Page last updated at 17:44 GMT, Tuesday, 3 March 2009

Dalglish breaks disaster silence

Kenny Dalglish
Kenny Dalglish managed Liverpool from 1985 to 1991

Football legend Kenny Dalglish has broken his 20-year silence on the Hillsborough disaster, saying that the kick-off should have been delayed.

Ninety-six fans were crushed to death at Sheffield Wednesday's stadium as Liverpool took on Nottingham Forest in an FA Cup semi-final on 15 April 1989.

Dalglish, who was manager of Liverpool at the time, said it was something "nobody should forget".

He said police and the FA should have considered delaying the match.

The crush happened when Liverpool fans who had not got into the ground by the time the game kicked off were allowed into an already-crowded section of terracing at the Leppings Lane end of the ground.

It's something that everybody wished had never happened but I think it's also something that nobody should forget
Kenny Dalglish

Supporters at the front of the terrace were pushed against metal fencing, which at the time was a common feature of English football stadiums to prevent pitch invasions.

Many fans tried to escape by climbing over the fence or being pulled up by other supporters in to the upper tier. In addition to the 96 who died, several hundred were injured.

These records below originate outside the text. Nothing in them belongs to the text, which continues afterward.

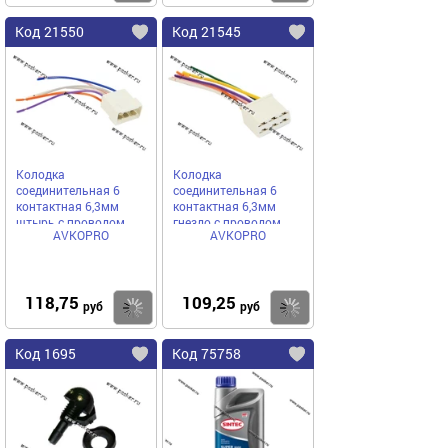
Код 21550
Код 21545
Колодка
Колодка
соединительная 6
соединительная 6
контактная 6,3мм
контактная 6,3мм
штырь с проводом
гнездо с проводом
AVKOPRO
AVKOPRO
0,75мм AVKOPRO
0,75мм AVKOPRO
118,75
109,25
Купить
Купить
руб
руб
Код 1695
Код 75758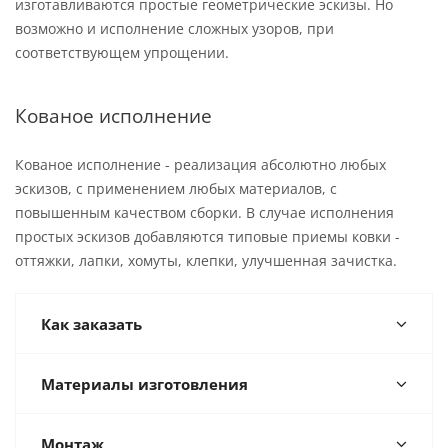
изготавливаются простые геометрические эскизы. Но
возможно и исполнение сложных узоров, при
соответствующем упрощении.
Кованое исполнение
Кованое исполнение - реализация абсолютно любых
эскизов, с применением любых материалов, с
повышенным качеством сборки. В случае исполнения
простых эскизов добавляются типовые приемы ковки -
оттяжки, лапки, хомуты, клепки, улучшенная зачистка.
Как заказать
Материалы изготовления
Монтаж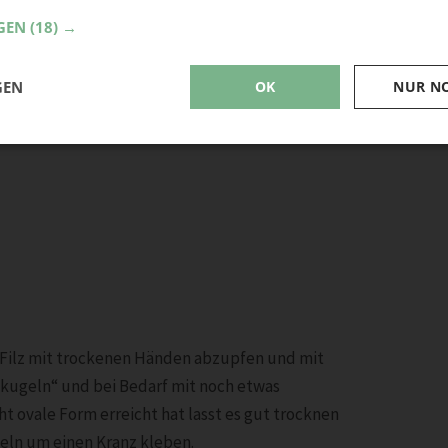
GEN
(18) →
GEN
OK
NUR N
 Filz mit trockenen Händen abzupfen und mit
kugeln“ und bei Bedarf mit noch etwas
t ovale Form erreicht hat lasst es gut trocknen
cheln um einen Kranz kleben.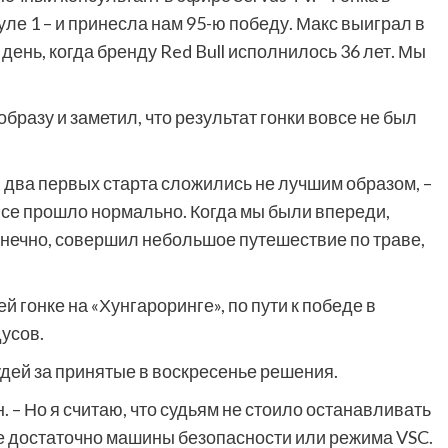
уле 1 – и принесла нам 95-ю победу. Макс выиграл в
 день, когда бренду Red Bull исполнилось 36 лет. Мы
бразу и заметил, что результат гонки вовсе не был
два первых старта сложились не лучшим образом, –
 все прошло нормально. Когда мы были впереди,
онечно, совершил небольшое путешествие по траве,
 гонке на «Хунгароринге», по пути к победе в
дусов.
удей за принятые в воскресенье решения.
. – Но я считаю, что судьям не стоило останавливать
не достаточно машины безопасности или режима VSC.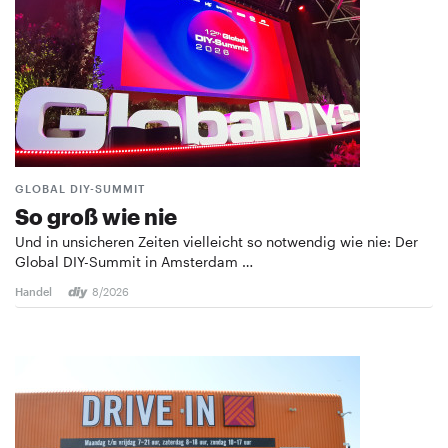
GLOBAL DIY-SUMMIT
So groß wie nie
Und in unsicheren Zeiten vielleicht so notwendig wie nie: Der
Global DIY-Summit in Amsterdam …
Handel
8/2026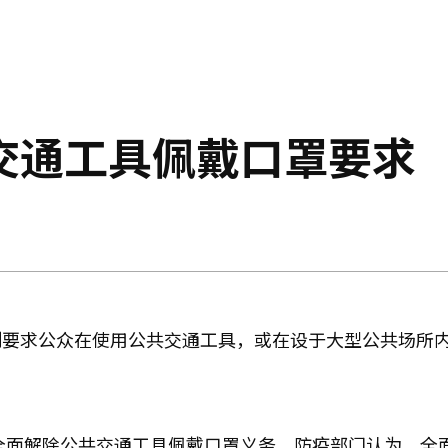
交通工具佩戴口罩要求
制要求公众在使用公共交通工具，或在设于大型公共场所
将全面解除公共交通工具佩戴口罩义务。防疫部门认为，全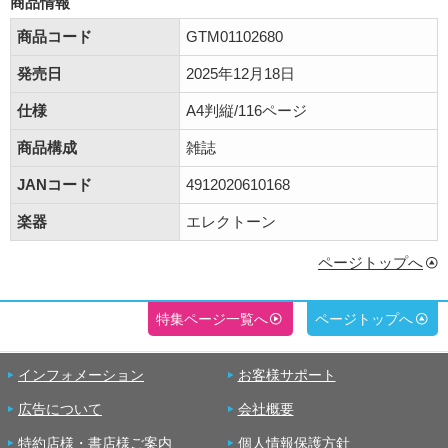
商品情報
商品コード
GTM01102680
発売日
2025年12月18日
仕様
A4判縦/116ページ
商品構成
雑誌
JANコード
4912020610168
楽器
エレクトーン
ページトップへ
特集ページ一覧へ
ページトップへ
インフォメーション
お客様サポート
広告について
会社概要
特約店様・書店様ご案内
個人情報保護方針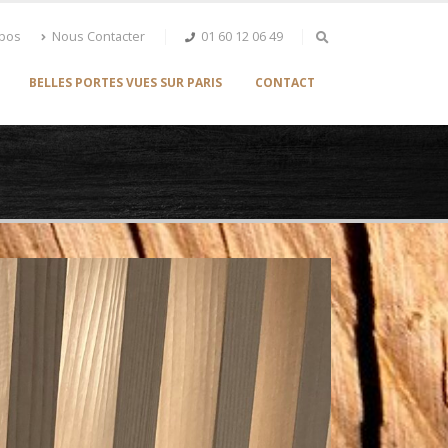
opos
Nous Contacter
01 60 12 06 49
BELLES PORTES VUES SUR PARIS
CONTACT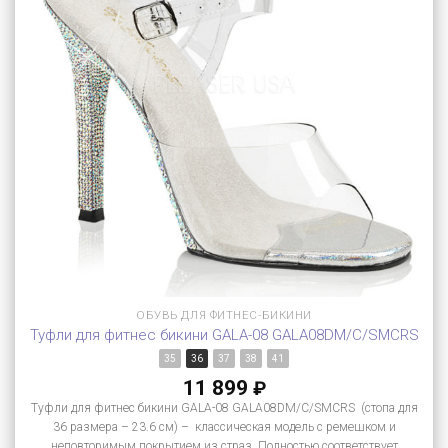
ОБУВЬ ДЛЯ ФИТНЕС-БИКИНИ
Туфли для фитнес бикини GALA-08 GALA08DM/C/SMCRS
35
36
37
38
41
11 899
₽
Туфли для фитнес бикини GALA-08 GALA08DM/C/SMCRS (стопа для
36 размера – 23.6 см) – классическая модель с ремешком и
неповторимым покрытием из страз. Полностью соответствует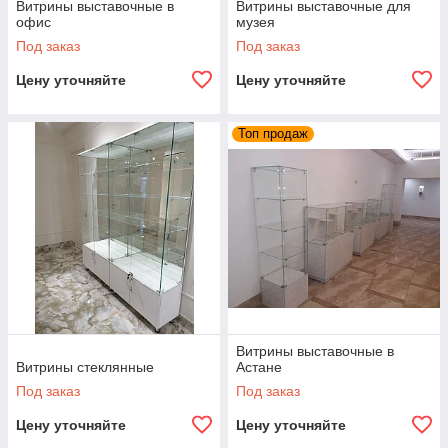
Витрины выставочные в
Витрины выставочные для
офис
музея
Под заказ
Под заказ
Наша компания работает в Астане, также имея
Цену уточняйте
Цену уточняйте
представительства в других городах Казахстана. Обсудить
имеющуюся идею или выбрать подходящее решение из
готовых предложений можно, заглянув в каталог на сайте,
Топ продаж
также мы всегда рады проконсультировать вас по телефону.
Обращайтесь!
Телефон:
Витрины выставочные в
ГОРОДСКОЙ:
Витрины стеклянные
Астане
+7 (717) 253-43-70
Под заказ
Под заказ
ТЕЛЕ2:
Цену уточняйте
Цену уточняйте
+7 (747) 292-71-28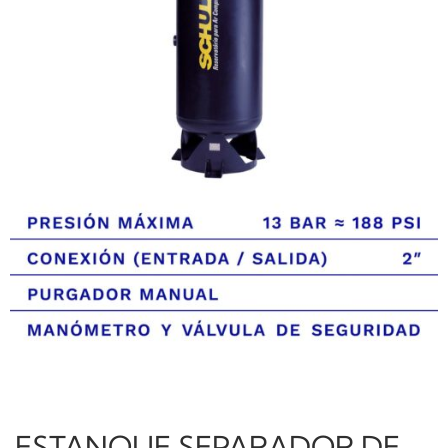
ESTANQUE SEPARADOR DE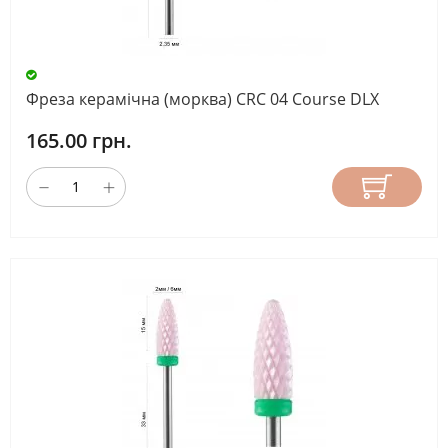
Фреза керамічна (морква) CRC 04 Course DLX
165.00 грн.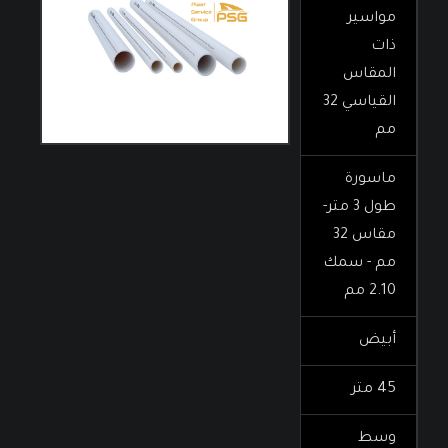
مواسير
ذات
المقاس
القياسي 32
مم
ماسورة
طول 3 متر-
مقاس 32
مم - سمك
2.10 مم
أبيض
45 متر
وسط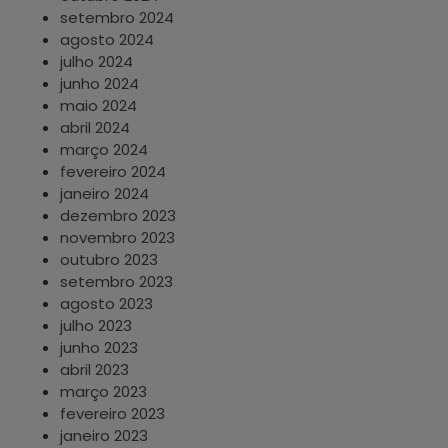
setembro 2024
agosto 2024
julho 2024
junho 2024
maio 2024
abril 2024
março 2024
fevereiro 2024
janeiro 2024
dezembro 2023
novembro 2023
outubro 2023
setembro 2023
agosto 2023
julho 2023
junho 2023
abril 2023
março 2023
fevereiro 2023
janeiro 2023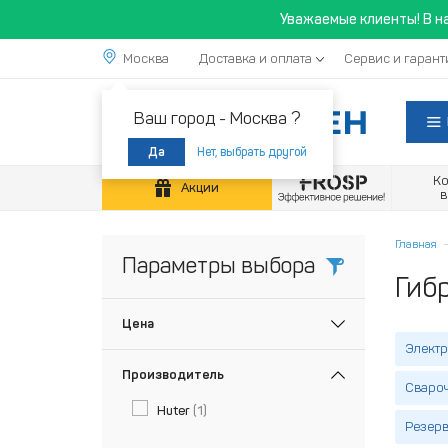
Уважаемые клиенты! В н
Москва
Доставка и оплата
Сервис и гарант
Ваш город -
Москва ?
Нет, выбрать другой
Да
К
Акции
Главная
Параметры выбора
Гиб
Цена
Электр
Производитель
Сваро
Huter
(1)
Резерв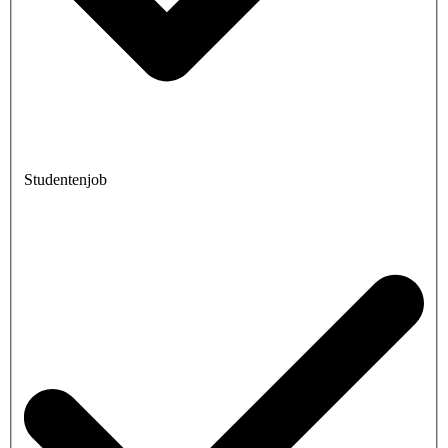
Studentenjob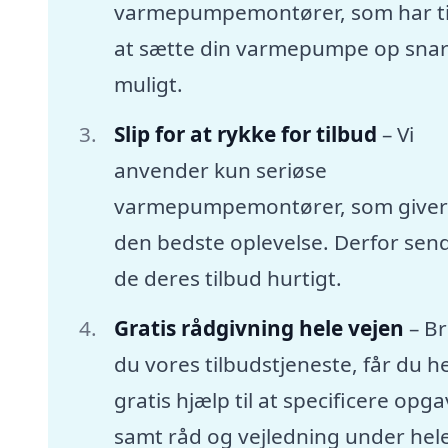
varmepumpemontører, som har tid
at sætte din varmepumpe op snar
muligt.
Slip for at rykke for tilbud
– Vi
anvender kun seriøse
varmepumpemontører, som giver
den bedste oplevelse. Derfor sen
de deres tilbud hurtigt.
Gratis rådgivning hele vejen
– B
du vores tilbudstjeneste, får du he
gratis hjælp til at specificere opg
samt råd og vejledning under hel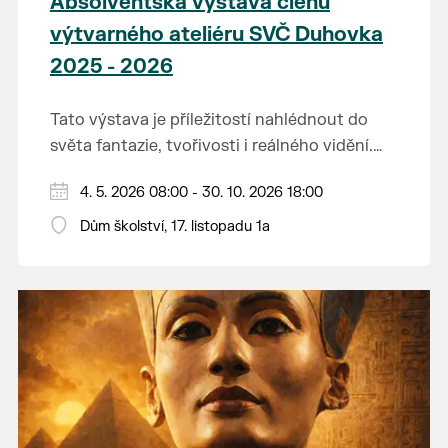
Absolventská výstava členů
výtvarného ateliéru SVČ Duhovka
2025 - 2026
Tato výstava je příležitostí nahlédnout do
světa fantazie, tvořivosti i reálného vidění.
Každý tah štětcem či tužkou vypráví svůj
Děkujeme mladým umělcům za jejich úsilí,
4. 5. 2026 08:00 - 30. 10. 2026 18:00
vlastní příběh... o radosti, vidění, objevování
nápaditost, nadšení, rodičům za jejich
světa kolem.
Dům školství, 17. listopadu 1a
podporu.
Přejeme vám, ať vás výtvarná dílka potěší,
inspirují a překvapí svou upřímností.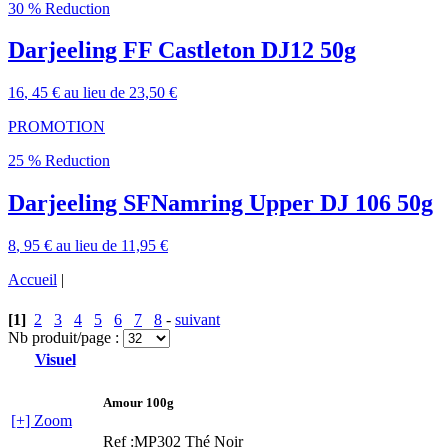
30 % Reduction
Darjeeling FF Castleton DJ12 50g
16
, 45 €
au lieu de
23,50 €
PROMOTION
25 % Reduction
Darjeeling SFNamring Upper DJ 106 50g
8
, 95 €
au lieu de
11,95 €
Accueil
|
[1]
2
3
4
5
6
7
8
-
suivant
Nb produit/page :
Visuel
Amour 100g
[+] Zoom
Ref :MP302
Thé Noir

The game was stopped after six minutes.

Dalglish, who also played for Liverpool for many years, as well as Celtic and Scotland, said: "The easiest thing to do is just to put the kick-off back a bit. That's no problem for anybody.

Fans spill on to the pitch during the Hillsborough disaster
Fans spilled on to the pitch to avoid the crush on the terraces

"If the police are talking to the FA and the FA have got to make that call, there wouldn't have been any resentment or disagreement with the people in the dressing room, neither Brian Clough [the Nottingham Forest manager at the time] or ourselves certainly.

"It's something that everybody wished had never happened but I think it's also something that nobody should forget."

He added: "We made sure somebody with Liverpool connections was at every funeral and I think the families really respected that.

"The boys weren't obtrusive in any way, they sat back and let the families get on with the grieving but they were there, their presence was there, but they didn't need to have anybody coming up and telling them how grateful they were to have been there, they were there because they wanted to be there."

Dalglish was interviewed for a programme to mark the 20th anniversary of the disaster, the first time he has spoken on camera about the events.